Maybe you are buying autonomy. Maybe you are buying ownership. Maybe you are buying the chance to build something that employment will never let you build. Those are valid reasons.

But do not pretend the early-stage business is financially rational if it is not. Say the truth: “I am accepting a temporary economic downgrade for a shot at ownership.” That sentence is more adult than pretending passion automatically pays rent.

The Practical Plan I Would Recommend

If you are employed and thinking of starting a business, I would not start with incorporation. I would start with proof.

  1. Choose a problem you understand deeply. Prefer problems you have seen repeatedly, not fantasies imported from social media.
  2. Talk to 20 potential buyers. Not friends who encourage you. Actual people who have the problem.
  3. Sell a narrow offer first. Avoid building a full company before one person pays.
  4. Track margin from day one. Revenue without margin is a performance.
  5. Keep your job while testing. Let salary fund learning until the business earns the right to demand more time.
  6. Set a quit trigger in writing. For example: six months of repeatable revenue, clear pipeline, adequate savings, and no employment conflict.
  7. Set a stop-loss too.

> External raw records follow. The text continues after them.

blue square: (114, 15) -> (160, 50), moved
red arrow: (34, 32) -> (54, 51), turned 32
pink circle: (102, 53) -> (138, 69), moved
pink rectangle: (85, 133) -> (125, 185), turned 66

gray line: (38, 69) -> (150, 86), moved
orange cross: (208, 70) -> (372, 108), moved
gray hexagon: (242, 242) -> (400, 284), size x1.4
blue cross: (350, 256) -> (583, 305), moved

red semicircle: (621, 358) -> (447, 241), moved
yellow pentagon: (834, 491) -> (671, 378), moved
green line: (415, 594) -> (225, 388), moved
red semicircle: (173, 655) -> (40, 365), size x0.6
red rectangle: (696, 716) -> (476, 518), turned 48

Decide how much money, time and stress you are willing to spend before rethinking.

You may also want to read when a business owner should give up and go back to employment. It is the same conversation from the other side.

The Opinion

Singapore is expensive. Jobs are not guaranteed forever. Loyalty from employers is not something any adult should blindly rely on. So yes, employees should think about building additional income, skills, assets and business options.

But the answer is not reckless resignation. The answer is disciplined optionality.

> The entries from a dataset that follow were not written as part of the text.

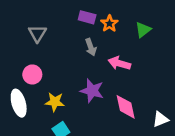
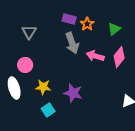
gray arrow: (91, 47) -> (72, 43), size x1.5
purple star: (92, 91) -> (73, 93), moved
pink diamond: (126, 107) -> (119, 57), moved, turned 50

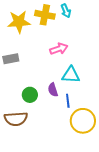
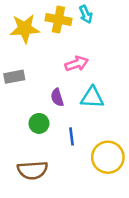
purple semicircle: (53, 90) -> (57, 97), moved
blue line: (68, 101) -> (71, 136), moved
brown semicircle: (16, 119) -> (32, 170), moved

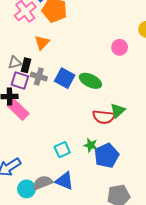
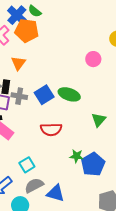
blue square: (65, 78) -> (44, 95), turned 36
red semicircle: (104, 117) -> (51, 129), moved
cyan square: (62, 150) -> (27, 165), moved
gray semicircle: (43, 183) -> (34, 185), moved

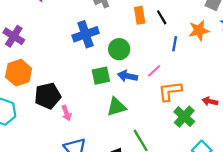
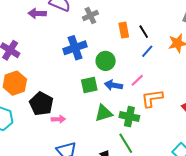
blue line: (175, 44) -> (147, 51), moved, turned 32
black pentagon: (48, 96) -> (41, 104), turned -30
pink arrow: (66, 113) -> (58, 119), turned -72
green cross: (184, 117) -> (129, 117), moved, turned -30

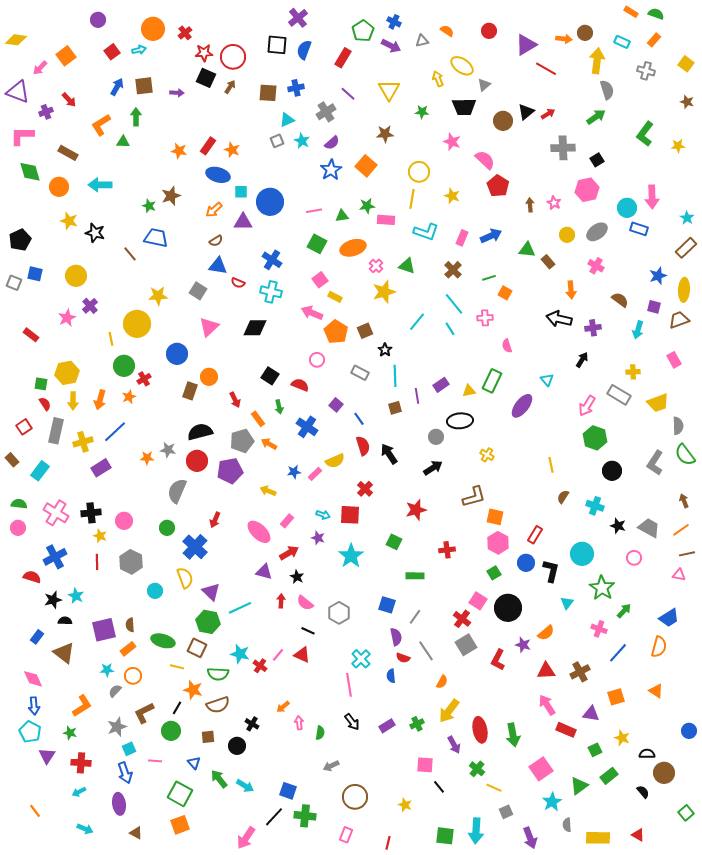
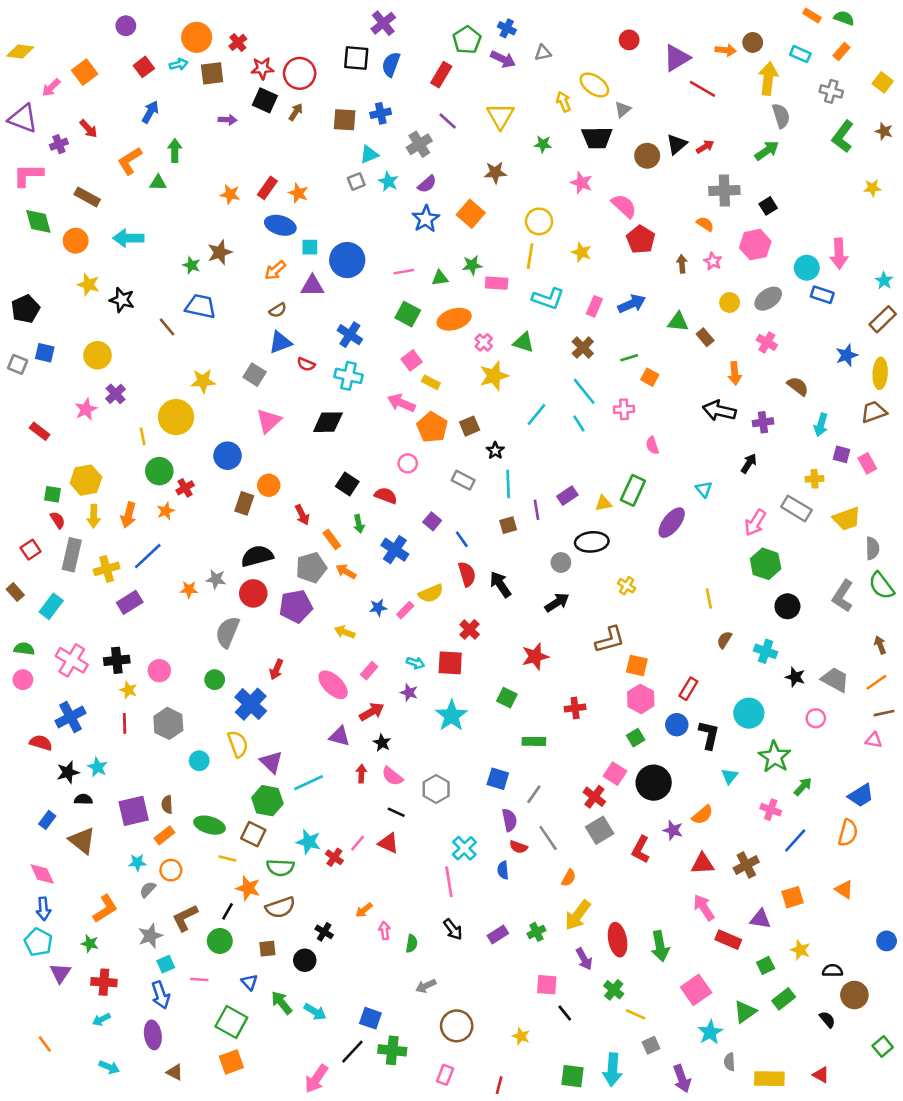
orange semicircle: (447, 31) -> (705, 224), moved
brown square: (144, 86) -> (212, 73), moved
green L-shape: (645, 134) -> (843, 136), moved
blue triangle: (218, 266) -> (280, 342), turned -30
purple square: (654, 307) -> (842, 454), moved

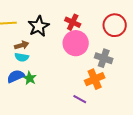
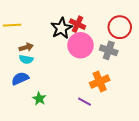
black star: (39, 26) -> (61, 28), moved
gray cross: (104, 58) -> (109, 50), moved
green star: (30, 78) -> (39, 99), moved

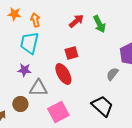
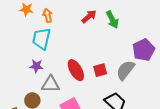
red square: (71, 53) -> (100, 70), moved
gray semicircle: (112, 74) -> (125, 70), size x1.5

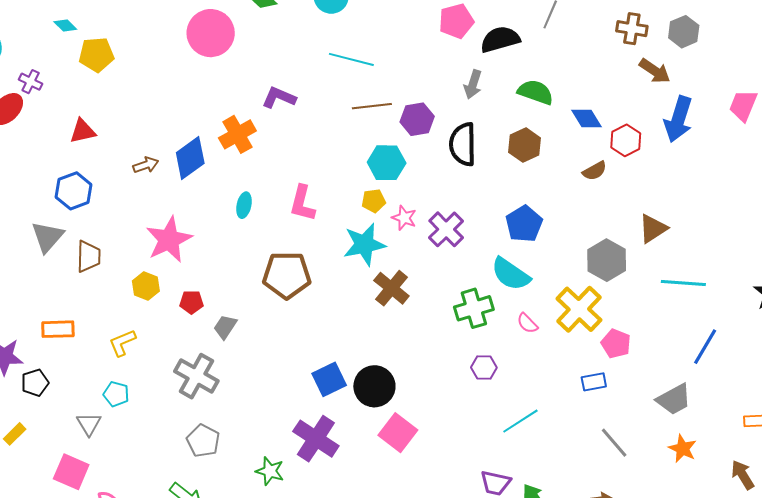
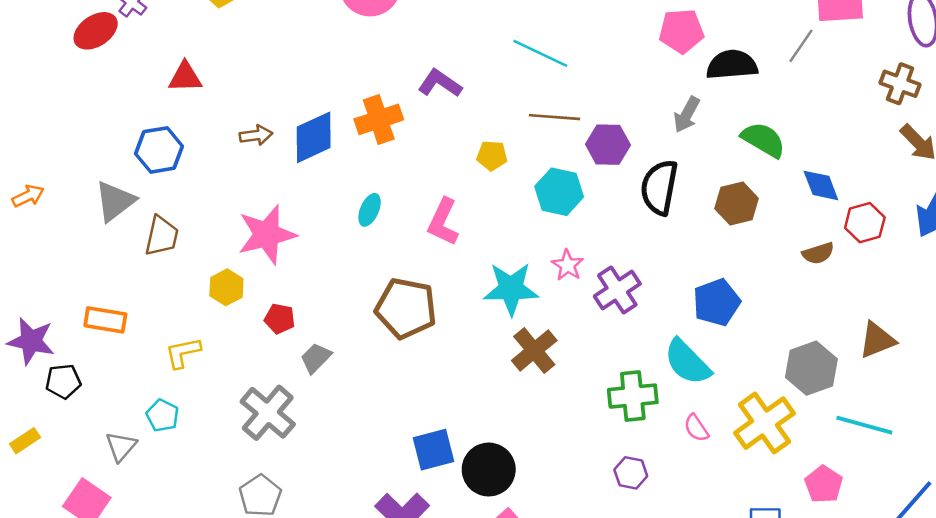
yellow pentagon: (374, 201) -> (492, 156), moved
cyan line: (683, 283) -> (864, 425), moved
pink pentagon: (616, 344) -> (824, 484), moved

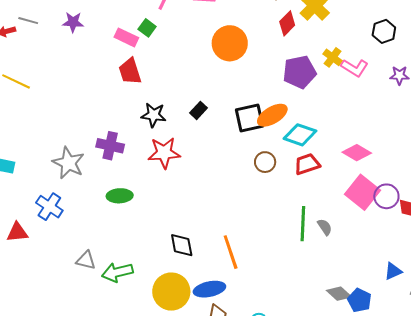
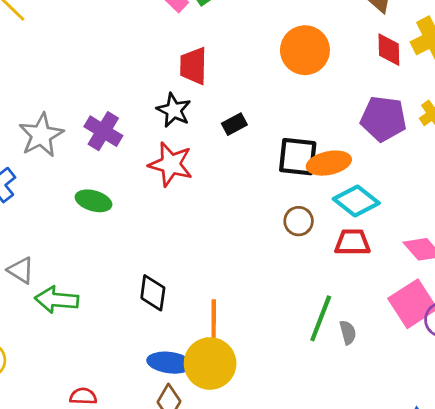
red diamond: (287, 23) -> (389, 50), turned -65
red trapezoid: (130, 71) -> (193, 66), moved
yellow circle: (171, 292) -> (210, 363), moved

Use the job. Use the salary. Use the CPF. Use the stability. Use the evenings. Use the weekends. Use the discomfort. Build something real before you ask your family and your bank account to believe in it.

If the business has demand, margin, repeatability and runway, quitting may be brave. If the business has only excitement, quitting is not brave. It is expensive theatre.

Your salary is not proof that you should stay small. It is the benchmark your business must learn to beat.

What is the average salary in Singapore in 2026?

MOM’s latest quarterly income table shows mean gross monthly income from employment of $6,593 in 1Q 2026 for employed residents, including employer or platform operator CPF contributions and excluding bonus. The latest annual median full-time resident figure is $5,775 at mid-year 2025.

Should I quit my job to start a business in Singapore?

Do not quit only because employment feels frustrating. Consider quitting only after you have paid demand, clear margins, a repeatable sales channel, adequate runway and no employment-contract conflict.

Can I start a business while employed?

Often yes, but you should check your employment contract, avoid conflicts of interest, avoid using company time or confidential information, and keep the first business test narrow and ethical.

How much revenue must a business make to replace salary?

It depends on margin. To produce $6,593 of owner income, a business needs about $13,186 revenue at 50% net margin, but about $21,977 at 30% margin. Revenue is not the same as personal income.